G20 urged to push equal pay agenda
Women won't be paid as much as men for another 75 years according to a report released by Oxfam International, which urges G20 leaders to tackle gender inequality when they meet in Australia later this year.
The G20 and gender equality – How the G20 can advance women's rights in employment, social protection and fiscal policies report shows how the G20's growth ambitions cannot be realised without policies addressing systemic discrimination and economic exclusion of women across G20 countries.

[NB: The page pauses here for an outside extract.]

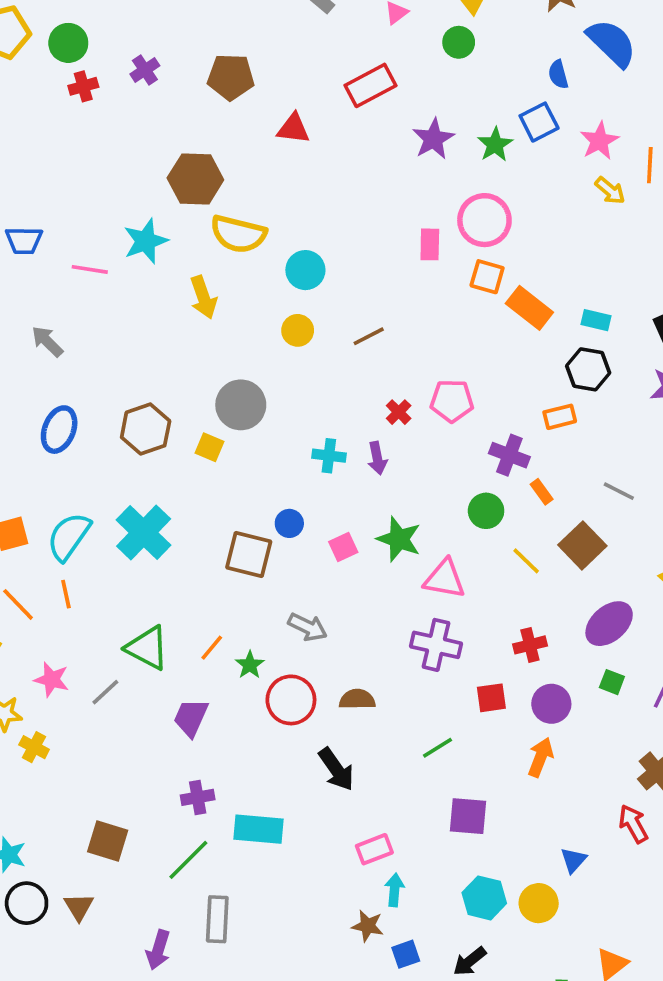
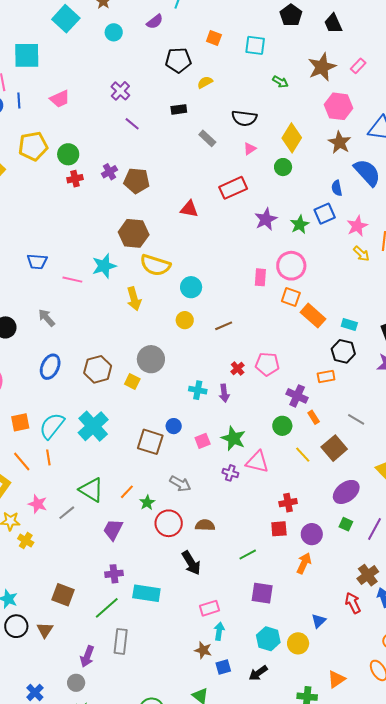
brown pentagon: (231, 77) -> (137, 181), moved
purple cross: (436, 645) -> (230, 473), moved, size x0.6
red cross: (530, 645) -> (288, 503), moved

The report, co-published with the Heinrich Boll Foundation, is being released as the Business 20 (B20) – one of the satellite conferences in the lead-up to the G20 Leaders Summit in Brisbane in November - meets in Sydney this week.
Oxfam International executive director Winnie Byanyima said that across G20 countries and beyond, women were paid less than men, did most of the unpaid labour, were over-represented in part-time work and were discriminated against in the household, markets and institutions.

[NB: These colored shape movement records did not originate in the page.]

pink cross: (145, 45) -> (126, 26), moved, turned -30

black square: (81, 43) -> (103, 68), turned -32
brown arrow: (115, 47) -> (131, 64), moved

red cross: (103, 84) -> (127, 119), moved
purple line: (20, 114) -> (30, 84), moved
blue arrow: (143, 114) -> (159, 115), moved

“This gap between women and men reflects a fundamental and entrenched form of inequality afflicting G20 countries, despite the gains that have undoubtedly been made in some areas,” Byanyima said.
Depending on the country context, an extra 20%-60% would be added to the GDP of individual G20 countries if the hidden contribution of unpaid work – such as caring for children or carrying out housework – was recognised and valued.
Byanyima commented: “Meanwhile, if women's paid employment rates were the same as men's, the USA's GDP would increase by 9%, the Eurozone's by 13% and Japan's by 16%.”